そこに先程のような禍禍しさや邪悪さはなく、明るく優しい感情が込もっている。
優しくも確かな強さを持ったその拳は男の頬を正確に捉えた。
「はぁ……はぁ……」
力強く踏み込んだその一撃をまともに受けた男は、後ろに控える魔法陣よりも更に奥まで飛ばされ地に伏す。
全く動かない男は、しかしながらそのうめき声を聞けば、生きていることは確かだった。
「あとはこれを止めれば……っ!!」
視線を男から魔法陣に移したカイルだったが、そこで力無く膝が崩れる。
カイルに残っている力は微々たるものだったのだ。
無理矢理呼び出したイル達四人から限界まで魔力を貰い、それを纏うことで全てを賄っていたのだ。

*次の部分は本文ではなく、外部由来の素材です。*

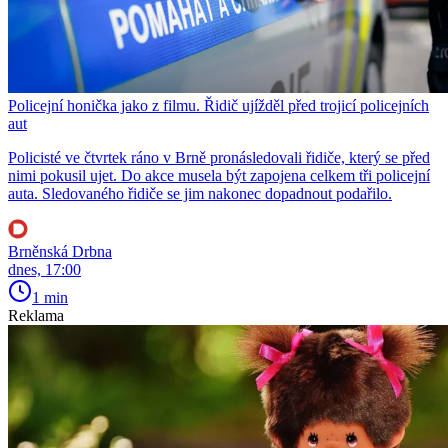
Policejní honička jako z filmu. Řidič ujížděl před trojicí policejních
aut
Policisté ve čtvrtek ráno v Brně pronásledovali řidiče, který se před
nimi pokusil ujet. Do akce musela být zapojena celkem tři policejní
auta. Sledovaného řidiče se jim nakonec dopadnout podařilo.
Brněnská Drbna
dnes, 17:00
1 min
Reklama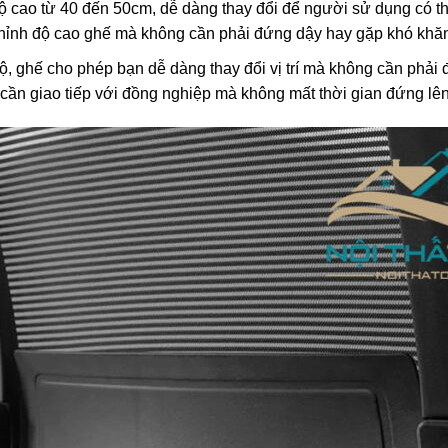
 cao từ 40 đến 50cm, dễ dàng thay đổi để người sử dụng có th
 chỉnh độ cao ghế mà không cần phải đứng dậy hay gặp khó khă
ộ, ghế cho phép bạn dễ dàng thay đổi vị trí mà không cần phải
 cần giao tiếp với đồng nghiệp mà không mất thời gian đứng lê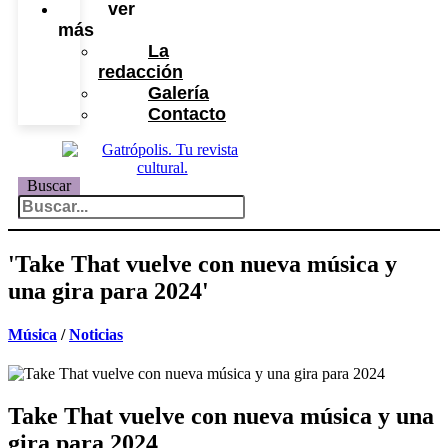
ver
más
La
redacción
Galería
Contacto
Buscar
'Take That vuelve con nueva música y
una gira para 2024'
Música
/
Noticias
Take That vuelve con nueva música y una
gira para 2024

しかし、魔力での刀の形成・維持、身体能力の強化などその消費量は常人のそれとは全く比較にならない。
「こんな、ところで……」
必死に体を起こすものの、膝は力が入らずに笑い、立っているのもやっとの事で、何かを成すなど到底出来る状態ではなかった。
しかし、そんなカイルを嘲笑うかのように、魔法陣は回転を加速させていく。
魔法陣発動までの時間は、もう残されていない。